Abstract
If war makes new forms of social practice possible (Brighton and Barkawi 2011), the Syrian civil war and ensuing refugee crisis has certainly made possible new forms of religious agency for Syrians living in Jordan and Lebanon, with broader implications for religious pluralism in the host states. While scholarship is growing on Muslim-Christian encounters between Syrian refugees and their hosts in neighbouring states (Carpi and Fiddian-Qasmiyeh, 2020; Kraft 2017; Eghdamian 2017), this has yet to be theorized in relation to a rich but parallel literature on religious pluralism. This paper seeks to bring these two conversations together, framing the Syrian refugee crisis as one episode in an ever-evolving regional history of Levantine religious pluralism. Secondly, while there are studies of faith-based humanitarianism in Lebanon and Jordan individually, cross-case comparison has not yet been fully exploited. This paper fills that gap.

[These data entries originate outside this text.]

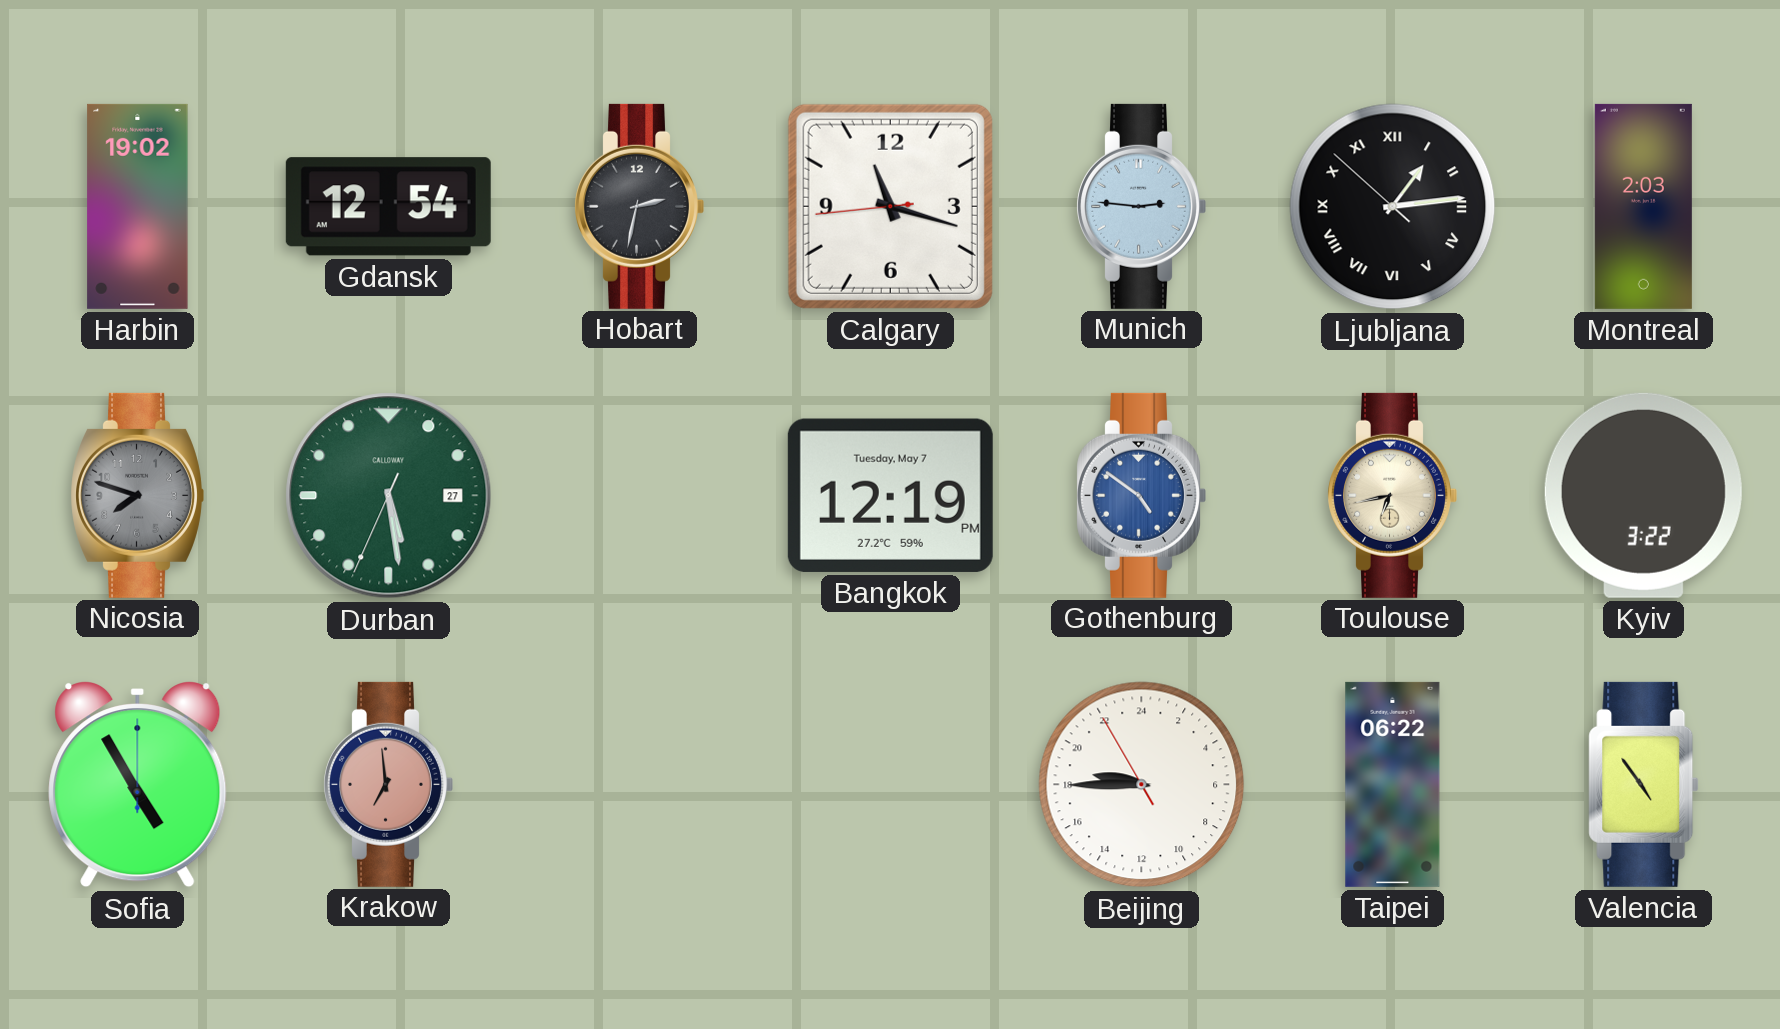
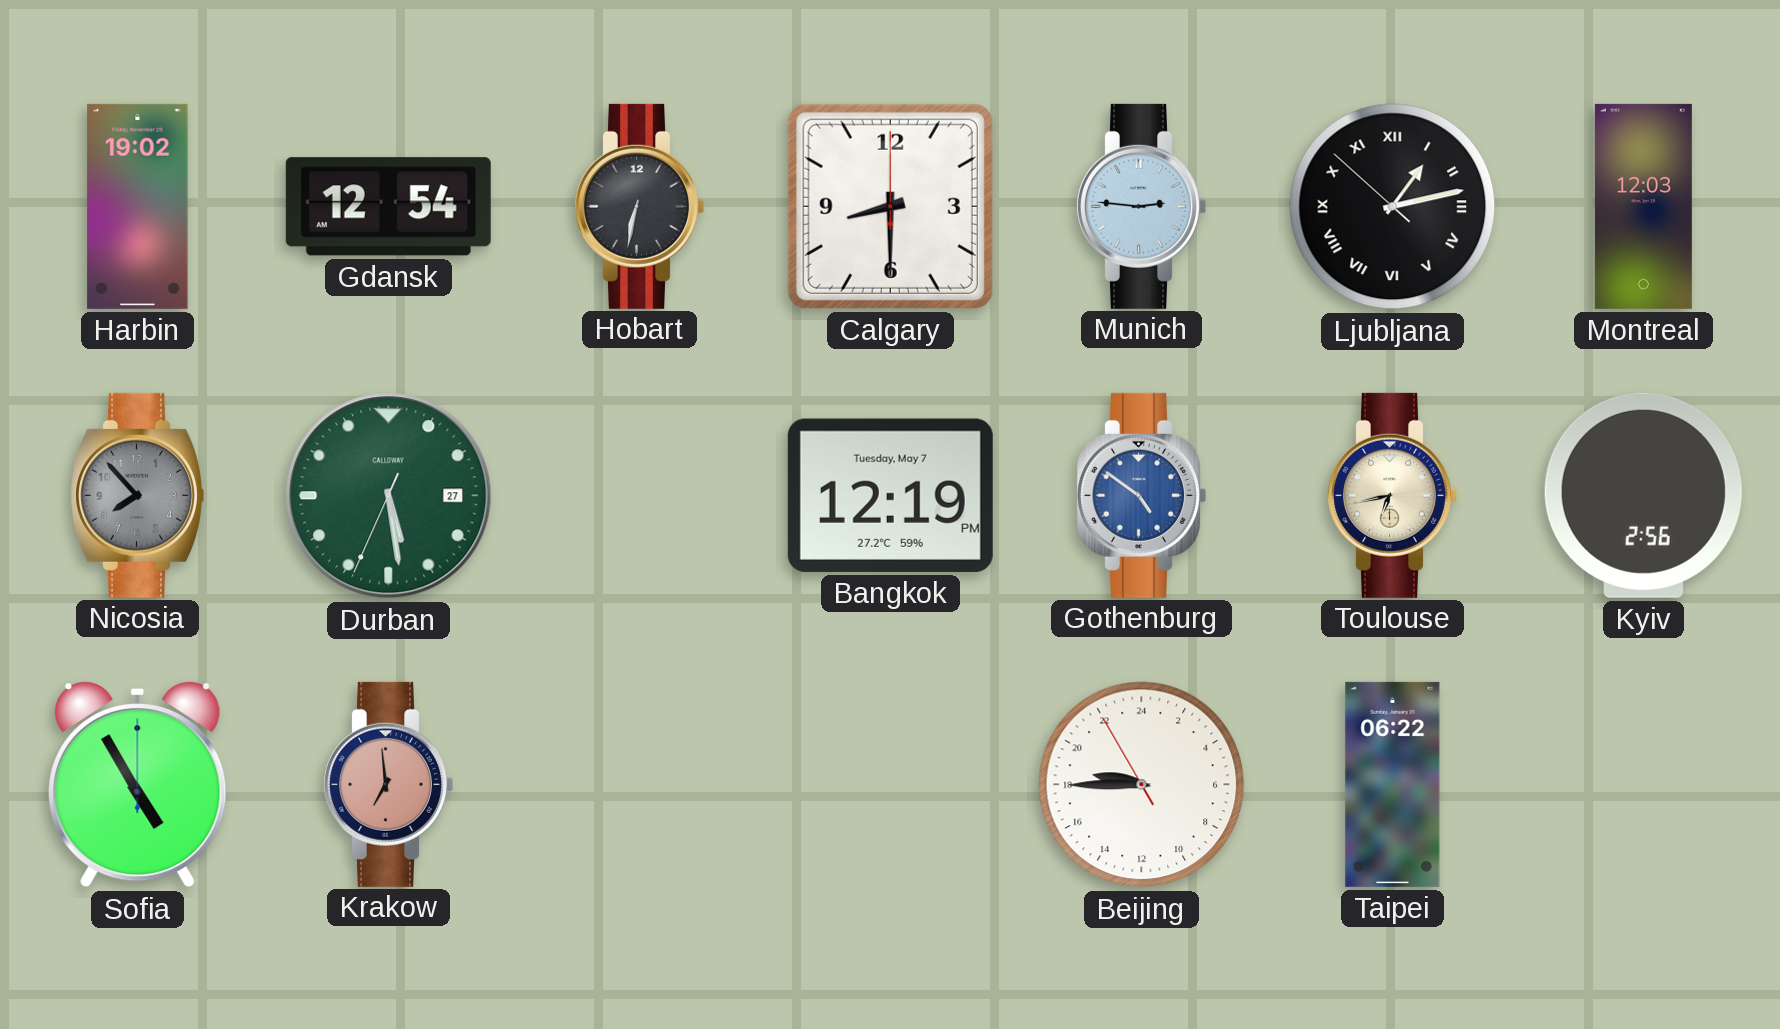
Hobart: 2:32 -> 6:32
Calgary: 11:17 -> 8:30
Ljubljana: 1:13 -> 1:12
Montreal: 2:03 -> 12:03
Nicosia: 7:48 -> 7:53
Kyiv: 3:22 -> 2:56
Valencia: 4:54 -> none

The research draws on semi-structured interviews carried out in 2018 with Muslim and Christian humanitarian aid providers to Syrian refugees and participant observation at three faith-based refugee projects: in the Bekaa valley in Lebanon and in north and central Jordan. This data is triangulated and contextualized by a review of NGO, IGO and governmental reports and media coverage of Syrian refugees in Lebanon and Jordan in Arabic and English, 2013-20. Our paper offers a four-part typology of ‘faith-based’ humanitarian responses to the Syrian refugee crisis in Lebanon and Jordan: passive, secular humanitarian, integrative and segregative. The first two modes repeat two pre-war patterns: 1) of Muslim-Christian coexistence in Lebanon and Jordan and 2) of economic, social and political interaction between Syrians, Lebanese and Jordanians. However, integrative and segregative modes reveal that the crisis has also opened up new opportunities for Muslim-Christian interreligious encounter and interaction. These new opportunities include new, hybrid forms of religious practice as well as the emergence - fleeting or permanent - of new forms of religious identification. These in turn have implications for new forms and expressions of religious pluralism in Lebanon and Jordan respectively.